Calls for unvaccinated Australians to pay higher Medicare fees because they place more of a ‘burden on the medical system’
- Lead economist called for unvaccinated residents to pay higher medicare fees
- Saul Eslake said decision to not get vaccine placed burden on healthcare system
- Treasurer Josh Frydenberg has dismissed calls to introduce a medicare levy
Unvaccinated Australians without a medical exemption should be forced to pay higher medicare fees, according to a lead economist.
Independent economist Saul Eslake said people who chose to not get vaccinated were placing a burden on the healthcare system and it was only fair they foot the bill.
‘Non-vaccinated people could pay a higher Medicare levy in the same way as those who earn above a certain level have to pay more if they don’t have private health,’ he said.
‘If they choose not to be vaccinated that’s their choice, but it imposes a higher burden on the medical system.’
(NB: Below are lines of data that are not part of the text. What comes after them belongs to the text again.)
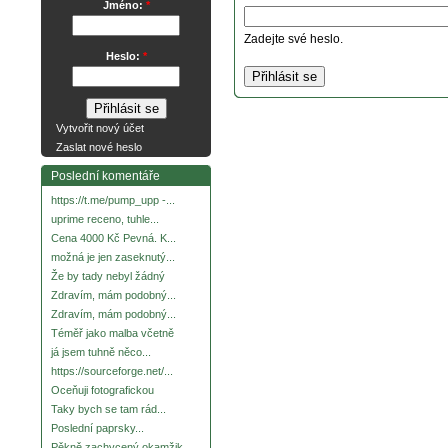
Jméno:
*
Zadejte své heslo.
Heslo:
*
Vytvořit nový účet
Zaslat nové heslo
Poslední komentáře
https://t.me/pump_upp -...
uprime receno, tuhle...
Cena 4000 Kč Pevná. K...
možná je jen zaseknutý...
Že by tady nebyl žádný
Zdravím, mám podobný...
Zdravím, mám podobný...
Téměř jako malba včetně
já jsem tuhně něco...
https://sourceforge.net/...
Oceňuji fotografickou
Taky bych se tam rád...
Poslední paprsky...
Pěkně zachycený okamžik.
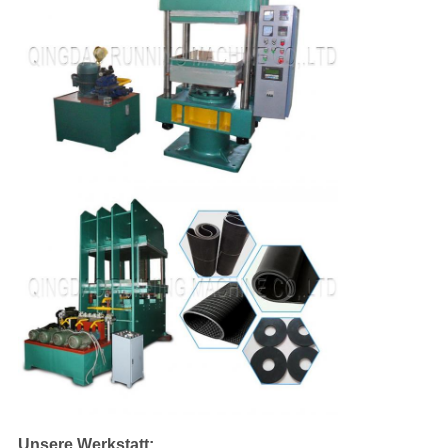
Unsere Werkstatt:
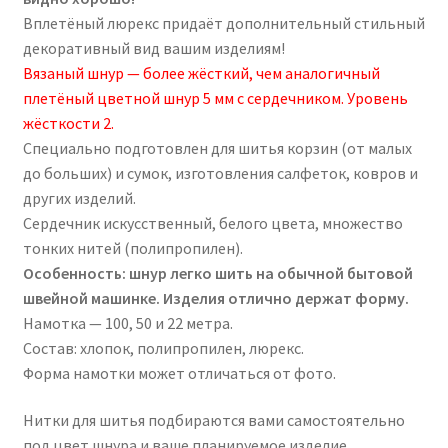
Вплетёный люрекс придаёт дополнительный стильный
декоративный вид вашим изделиям!
Вязаный шнур — более жёсткий, чем аналогичный
плетёный цветной шнур 5 мм с сердечником. Уровень
жёсткости 2.
Специально подготовлен для шитья корзин (от малых
до больших) и сумок, изготовления салфеток, ковров и
других изделий.
Сердечник искусственный, белого цвета, множество
тонких нитей (полипропилен).
Особенность: шнур легко шить на обычной бытовой
швейной машинке. Изделия отлично держат форму.
Намотка — 100, 50 и 22 метра.
Состав: хлопок, полипропилен, люрекс.
Форма намотки может отличаться от фото.
Нитки для шитья подбираются вами самостоятельно
под цвет шнура и ваше планируемое изделие.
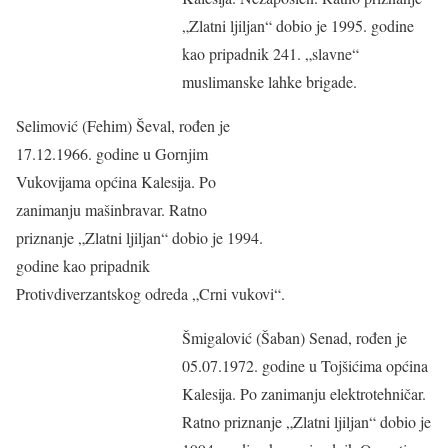
„Zlatni ljiljan“ dobio je 1995. godine
kao pripadnik 241. „slavne“
muslimanske lahke brigade.
Selimović (Fehim) Ševal, rođen je
17.12.1966. godine u Gornjim
Vukovijama općina Kalesija. Po
zanimanju mašinbravar. Ratno
priznanje „Zlatni ljiljan“ dobio je 1994.
godine kao pripadnik
Protivdiverzantskog odreda „Crni vukovi“.
Šmigalović (Šaban) Senad, rođen je
05.07.1972. godine u Tojšićima općina
Kalesija. Po zanimanju elektrotehničar.
Ratno priznanje „Zlatni ljiljan“ dobio je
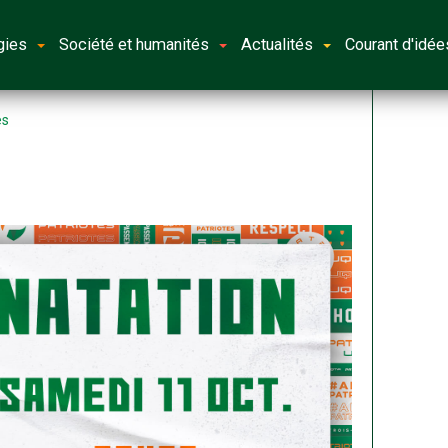
gies
Société et humanités
Actualités
Courant d'idée
es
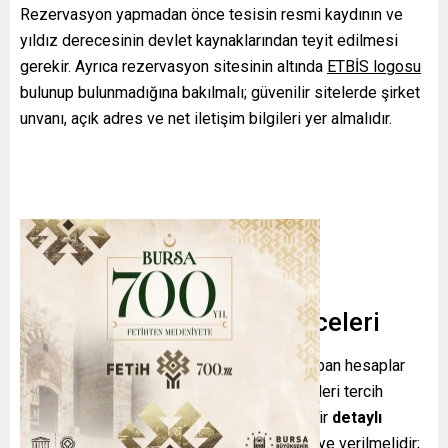
Rezervasyon yapmadan önce tesisin resmi kaydının ve
yıldız derecesinin devlet kaynaklarından teyit edilmesi
gerekir. Ayrıca rezervasyon sitesinin altında
ETBİS logosu
bulunup bulunmadığına bakılmalı; güvenilir sitelerde şirket
unvanı, açık adres ve net iletişim bilgileri yer almalıdır.
Satış ve Sözleşme Güvenceleri
Sosyal medya üzerinden kayıt dışı satış yapan hesaplar
yerine acentelerin kendi resmi internet siteleri tercih
edilmelidir. Paket tur ya da konaklamaya dair
detaylı
broşür veya bilgilendirme formu
tüketiciye verilmelidir;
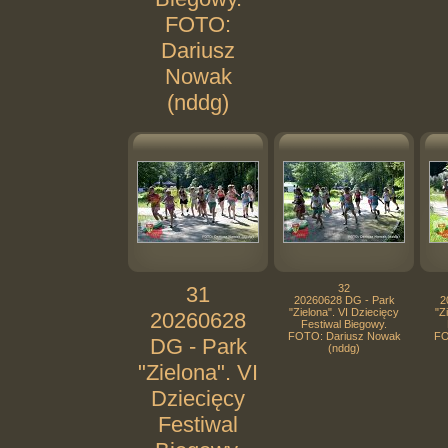
FOTO:
Dariusz
Nowak
(nddg)
31
32
20260628 DG - Park
2
"Zielona". VI Dziecięcy
"Z
20260628
Festiwal Biegowy.
FOTO: Dariusz Nowak
FO
DG - Park
(nddg)
"Zielona". VI
Dziecięcy
Festiwal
Unvaccinated Australians without a medical exemption should be forced to pay higher medicare fees, according to a lead economist (pictured, demonstrations marching in a Melbourne rally to protest vaccine mandates)
Independent economist Saul Eslake said people who chose to not get vaccinated were placing a burden on the healthcare system and it was only fair they foot the bill (pictured, protestors rallying against mandatory vaccinations in Melbourne)
Mr Eslake pointed out people are required to pay higher medical fees depending on their lifestyle choices. He argued the same rule should apply to the anti-vaxxers.
Grattan Institute health and aged care program director Stephen Duckett pointed out around 90 per cent of Covid-19 patients admitted to intensive care units were unvaccinated, Sydney Morning Herald reported.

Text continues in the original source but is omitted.